When they announced the expanded CPP back in June, the federal and provincial governments called the new tier on the plan “fully funded.” That is distinct from the older CPP, which pays the bulk of each year’s benefits from premiums collected the same year – a “pay-as-you-go” model. In theory, the second tier will pay its promises, not from money flowing in at the time, but from the past contributions from employers and employees, and the investment returns they have earned meanwhile.
The risk, as with all defined-benefit pension plans, is that the payouts of the expanded CPP have been established before the investment returns have been earned. Along with other risks associated with future promises of specific amounts, such as people living and drawing pensions longer than expected, and future politicians changing the terms – both of which have repeatedly affected the CPP – investment returns might be lower than assumed. If they are, benefits will be lower than promised or, more likely in government-run plans, contributions will rise, forcing the young to cover inadequate saving by the old.

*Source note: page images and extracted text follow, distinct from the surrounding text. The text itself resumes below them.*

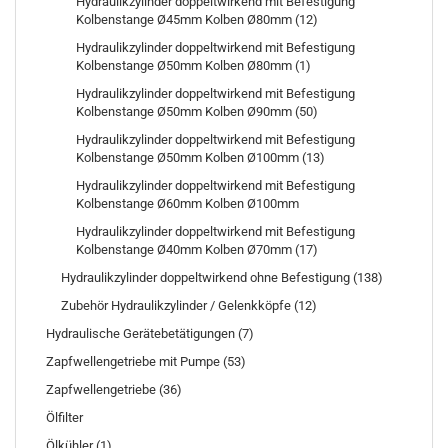
Hydraulikzylinder doppeltwirkend mit Befestigung
Kolbenstange Ø45mm Kolben Ø80mm (12)
Hydraulikzylinder doppeltwirkend mit Befestigung
Kolbenstange Ø50mm Kolben Ø80mm (1)
Hydraulikzylinder doppeltwirkend mit Befestigung
Kolbenstange Ø50mm Kolben Ø90mm (50)
Hydraulikzylinder doppeltwirkend mit Befestigung
Kolbenstange Ø50mm Kolben Ø100mm (13)
Hydraulikzylinder doppeltwirkend mit Befestigung
Kolbenstange Ø60mm Kolben Ø100mm
Hydraulikzylinder doppeltwirkend mit Befestigung
Kolbenstange Ø40mm Kolben Ø70mm (17)
Hydraulikzylinder doppeltwirkend ohne Befestigung (138)
Zubehör Hydraulikzylinder / Gelenkköpfe (12)
Hydraulische Gerätebetätigungen (7)
Zapfwellengetriebe mit Pumpe (53)
Zapfwellengetriebe (36)
Ölfilter
Ölkühler (1)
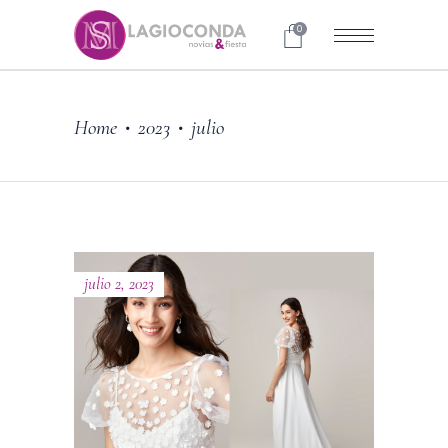
0
Home
2023
julio
•
•
julio 2, 2023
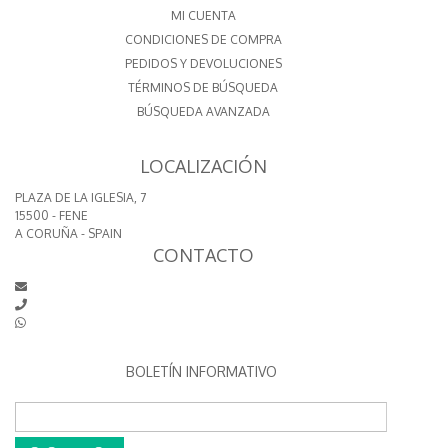
MI CUENTA
CONDICIONES DE COMPRA
PEDIDOS Y DEVOLUCIONES
TÉRMINOS DE BÚSQUEDA
BÚSQUEDA AVANZADA
LOCALIZACIÓN
PLAZA DE LA IGLESIA, 7
15500 - FENE
A CORUÑA - SPAIN
CONTACTO
BOLETÍN INFORMATIVO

The projections for the expanded CPP assume investment returns much higher than those available on other government obligations. As well, averages over long periods gloss over the problems that market fluctuations can cause for pension plans. As we demonstrated earlier this year, over a 40-year period, there’s a 2-in-5 chance investment returns won’t cover 90 percent of benefits, and a 1-in-3 chance they won’t cover even 80 percent.
Improving benefit security by investing in less risky assets would require the expanded CPP to charge contributions 60 percent higher than planned.

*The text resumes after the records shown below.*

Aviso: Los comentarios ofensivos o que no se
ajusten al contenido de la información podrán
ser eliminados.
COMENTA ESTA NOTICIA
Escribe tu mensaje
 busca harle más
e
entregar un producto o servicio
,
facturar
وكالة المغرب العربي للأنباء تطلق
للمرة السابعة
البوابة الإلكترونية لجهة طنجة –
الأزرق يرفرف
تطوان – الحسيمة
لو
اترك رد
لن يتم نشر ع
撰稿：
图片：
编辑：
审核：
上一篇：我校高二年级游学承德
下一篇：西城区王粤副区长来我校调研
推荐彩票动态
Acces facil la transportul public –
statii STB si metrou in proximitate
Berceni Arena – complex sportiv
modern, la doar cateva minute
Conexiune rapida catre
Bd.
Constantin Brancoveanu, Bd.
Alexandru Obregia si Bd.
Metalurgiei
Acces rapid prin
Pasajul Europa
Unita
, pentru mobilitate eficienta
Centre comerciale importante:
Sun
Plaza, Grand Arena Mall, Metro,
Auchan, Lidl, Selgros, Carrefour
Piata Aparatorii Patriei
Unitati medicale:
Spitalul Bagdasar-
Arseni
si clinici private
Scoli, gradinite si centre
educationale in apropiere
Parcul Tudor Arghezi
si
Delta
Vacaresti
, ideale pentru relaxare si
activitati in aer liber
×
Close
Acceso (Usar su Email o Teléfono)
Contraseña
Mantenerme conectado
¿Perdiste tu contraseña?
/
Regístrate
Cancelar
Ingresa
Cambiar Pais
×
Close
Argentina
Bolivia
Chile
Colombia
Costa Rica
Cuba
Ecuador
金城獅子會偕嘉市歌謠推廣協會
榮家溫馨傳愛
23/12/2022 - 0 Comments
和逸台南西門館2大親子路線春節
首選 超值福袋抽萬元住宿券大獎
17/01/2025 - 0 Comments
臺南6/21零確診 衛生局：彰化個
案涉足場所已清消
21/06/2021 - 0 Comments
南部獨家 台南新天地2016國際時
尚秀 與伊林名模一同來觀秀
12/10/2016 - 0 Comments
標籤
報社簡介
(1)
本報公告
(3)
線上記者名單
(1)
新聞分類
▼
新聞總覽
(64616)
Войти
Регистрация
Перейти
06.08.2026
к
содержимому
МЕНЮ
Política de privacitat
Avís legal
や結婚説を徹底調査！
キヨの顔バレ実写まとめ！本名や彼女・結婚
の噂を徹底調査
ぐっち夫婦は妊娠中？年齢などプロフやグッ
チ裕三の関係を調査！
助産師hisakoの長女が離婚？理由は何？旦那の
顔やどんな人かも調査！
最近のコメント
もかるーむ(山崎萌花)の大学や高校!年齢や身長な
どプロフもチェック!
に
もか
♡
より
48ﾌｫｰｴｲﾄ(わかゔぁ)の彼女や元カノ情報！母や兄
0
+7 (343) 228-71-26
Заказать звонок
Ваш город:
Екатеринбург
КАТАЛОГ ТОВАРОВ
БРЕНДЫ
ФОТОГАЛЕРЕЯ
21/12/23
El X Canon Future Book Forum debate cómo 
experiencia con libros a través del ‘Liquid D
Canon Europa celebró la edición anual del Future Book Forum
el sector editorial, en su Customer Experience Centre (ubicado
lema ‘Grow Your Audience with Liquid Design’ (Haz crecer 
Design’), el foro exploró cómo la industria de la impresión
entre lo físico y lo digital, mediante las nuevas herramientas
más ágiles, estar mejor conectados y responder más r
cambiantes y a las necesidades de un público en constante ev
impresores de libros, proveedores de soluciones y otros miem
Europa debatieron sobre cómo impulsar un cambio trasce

The finance ministers agreed to move forward with regulations that will specify how the sustainability of the expanded CPP will be calculated, and how the plan will adjust if funding looks inadequate. The specifics of those regulations matter for young Canadians.
For sustainability, the ministers could take their inspiration from the New Brunswick approach for modeling the future in their shared-risk plans. They use multiple projections with distributions of values for key variables to establish thresholds of confidence about ability to cover promises.

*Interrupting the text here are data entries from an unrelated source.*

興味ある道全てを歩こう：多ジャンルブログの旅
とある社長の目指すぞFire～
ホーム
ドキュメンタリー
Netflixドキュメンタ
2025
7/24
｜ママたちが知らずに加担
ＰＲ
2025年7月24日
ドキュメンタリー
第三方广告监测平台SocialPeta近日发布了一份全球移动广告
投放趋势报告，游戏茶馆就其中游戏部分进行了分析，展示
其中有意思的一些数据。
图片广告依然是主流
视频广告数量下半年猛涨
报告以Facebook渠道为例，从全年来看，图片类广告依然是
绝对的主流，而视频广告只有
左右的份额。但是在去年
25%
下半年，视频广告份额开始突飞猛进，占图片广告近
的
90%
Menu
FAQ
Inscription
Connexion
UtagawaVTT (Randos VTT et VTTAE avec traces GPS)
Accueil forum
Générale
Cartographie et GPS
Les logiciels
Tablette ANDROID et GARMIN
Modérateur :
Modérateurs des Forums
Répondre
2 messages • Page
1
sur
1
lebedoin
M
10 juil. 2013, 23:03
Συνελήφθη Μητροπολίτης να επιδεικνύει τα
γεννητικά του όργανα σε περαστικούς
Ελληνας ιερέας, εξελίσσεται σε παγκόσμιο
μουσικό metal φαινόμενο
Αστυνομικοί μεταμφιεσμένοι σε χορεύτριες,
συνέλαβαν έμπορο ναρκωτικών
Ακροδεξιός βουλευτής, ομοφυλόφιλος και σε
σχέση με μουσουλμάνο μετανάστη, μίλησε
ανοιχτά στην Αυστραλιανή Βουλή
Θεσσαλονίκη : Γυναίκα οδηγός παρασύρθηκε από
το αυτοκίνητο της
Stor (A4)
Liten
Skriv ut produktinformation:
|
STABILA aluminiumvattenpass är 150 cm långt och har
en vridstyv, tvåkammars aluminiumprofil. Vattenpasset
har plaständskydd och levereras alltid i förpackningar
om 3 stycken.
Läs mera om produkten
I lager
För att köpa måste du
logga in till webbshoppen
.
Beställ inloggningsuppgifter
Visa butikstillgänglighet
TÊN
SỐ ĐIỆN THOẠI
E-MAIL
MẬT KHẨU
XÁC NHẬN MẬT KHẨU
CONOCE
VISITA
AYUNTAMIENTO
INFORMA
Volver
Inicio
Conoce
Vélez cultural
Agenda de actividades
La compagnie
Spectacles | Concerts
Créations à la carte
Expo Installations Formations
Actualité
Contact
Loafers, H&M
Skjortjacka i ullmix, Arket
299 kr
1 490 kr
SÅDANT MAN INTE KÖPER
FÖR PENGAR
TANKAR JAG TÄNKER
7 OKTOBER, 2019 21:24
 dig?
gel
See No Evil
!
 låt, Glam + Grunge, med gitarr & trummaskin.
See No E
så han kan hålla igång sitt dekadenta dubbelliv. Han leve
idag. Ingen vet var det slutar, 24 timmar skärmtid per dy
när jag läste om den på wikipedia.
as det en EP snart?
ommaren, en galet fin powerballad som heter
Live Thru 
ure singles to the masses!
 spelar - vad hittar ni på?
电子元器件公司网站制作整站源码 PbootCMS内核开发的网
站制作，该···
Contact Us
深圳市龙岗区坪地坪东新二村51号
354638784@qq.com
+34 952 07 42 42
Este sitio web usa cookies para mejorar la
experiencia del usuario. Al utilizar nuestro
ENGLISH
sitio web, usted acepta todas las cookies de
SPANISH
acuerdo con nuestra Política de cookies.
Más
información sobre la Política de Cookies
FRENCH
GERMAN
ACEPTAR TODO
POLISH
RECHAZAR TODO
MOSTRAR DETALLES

For adjustments if things go wrong, the CPP should set a base benefit, backed by conservative investments and/or higher contribution rates, with a very high level of confidence. Above that, benefits would vary, becoming less rich if funding falls below a specified threshold, and becoming richer if funding evolves better than expected.
The good news is that governments now appear ready to deal with the fact that the expanded CPP is risky, and will not be “fully funded” unless a proper funding policy is in place, and appropriate default mechanisms exist to deal with contingencies. But whether the measures and mechanisms they put in place will truly protect young Canadians from the intergenerational transfers typical in social security systems remains to be seen. The finance ministers have said the right thing. They need to follow through.
Alexandre Laurin is Research Director, and Bill Robson is President and CEO of the C.D. Howe Institute.